A great example of community-curated workflows is the nf-core community. Nf-core is a collaborative and open-source initiative comprising bioinformaticians and researchers dedicated to developing and maintaining a collection of curated and reproducible Nextflow-based pipelines for NGS data analysis, ensuring standardized and efficient data processing workflows.
Take our course on Reproducible Research Practices LINK
File naming convention examples
Click below to access a list of the most common file formats used when working with NGS data.
Data types summary
Select appropriate file formats that balance data accessibility, storage efficiency, and compatibility with downstream analysis tools. Standardized file formats facilitate data sharing and collaboration among researchers in the scientific community.
- BAM/SAM: stores the alignment information (binary and text-based respectively)
- FASTA: store nucleotide or amino acid sequence, commonly used for reference sequences or assembled contigs.
- Gene Transfer Format (GTF) and General Feature Format (GFF): annotates genomic features such as genes, exons, and transcripts.
- Alignment indexes: data structures for efficient and rapid mapping of sequencing reads to a reference.

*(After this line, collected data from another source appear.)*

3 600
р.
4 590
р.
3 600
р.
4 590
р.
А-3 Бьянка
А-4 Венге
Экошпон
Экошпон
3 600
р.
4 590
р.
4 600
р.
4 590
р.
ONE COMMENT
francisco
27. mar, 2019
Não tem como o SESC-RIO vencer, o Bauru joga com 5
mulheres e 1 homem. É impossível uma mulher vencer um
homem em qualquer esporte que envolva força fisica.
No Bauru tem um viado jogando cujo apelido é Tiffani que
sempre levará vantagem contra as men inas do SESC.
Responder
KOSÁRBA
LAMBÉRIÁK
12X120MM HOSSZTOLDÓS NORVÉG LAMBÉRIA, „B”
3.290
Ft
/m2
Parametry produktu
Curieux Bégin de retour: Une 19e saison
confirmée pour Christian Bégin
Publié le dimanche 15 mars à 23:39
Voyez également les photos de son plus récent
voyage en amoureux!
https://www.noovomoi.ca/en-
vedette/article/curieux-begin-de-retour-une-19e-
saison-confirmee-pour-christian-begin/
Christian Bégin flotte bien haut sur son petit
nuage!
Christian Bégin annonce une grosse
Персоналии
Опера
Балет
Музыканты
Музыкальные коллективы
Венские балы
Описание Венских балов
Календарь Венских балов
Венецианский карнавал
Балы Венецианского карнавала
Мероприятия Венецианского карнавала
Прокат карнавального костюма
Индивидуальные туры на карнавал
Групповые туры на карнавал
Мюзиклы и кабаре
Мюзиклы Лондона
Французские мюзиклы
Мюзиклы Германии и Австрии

- Variant Call Format (VCF): stores genetic variation such as single nucleotide variants (SNVs), insertions, deletions, and structural variants (and their position, quality score, etc.)
- Count matrix: quantifies the abundance of RNA transcripts or genomic features across samples
- BED/BEDGraph: represent genomic intervals or coverage information (e.g., peak calling identifies regions of enriched signal intensity)
- WIG/BigWig: store genome-wide data
General formats
- Tabular formats: File formats like CSV, TSV, and XLSX are used to store data in rows and columns for easy data analysis and sharing
- Image formats: File formats such as PNG and SVG are used to store graphical visualizations, making them easily viewable and shareable
- Binary formats: File formats like NPZ and H5 are used to store large datasets, ensuring efficient data access and storage
- JSON: A lightweight data-interchange format for storing hierarchical data structures, commonly used in bioinformatics tools
- HTML: A format used to create interactive reports that include both visualizations and textual descriptions of analysis results
- Code notebooks: Interactive documents combining code, visualizations, and explanatory text, aiding in data analysis reproducibility and documentation
- Scripts: Text files containing sets of commands or code instructions for automating data processing and analysis tasks
Explore more data types at the UCSC webpage. Check out this tutorial for more detailed explanations.
Wrap up
In this lesson, we have taken a look a the vast and diverse landscape of bioinformatics data.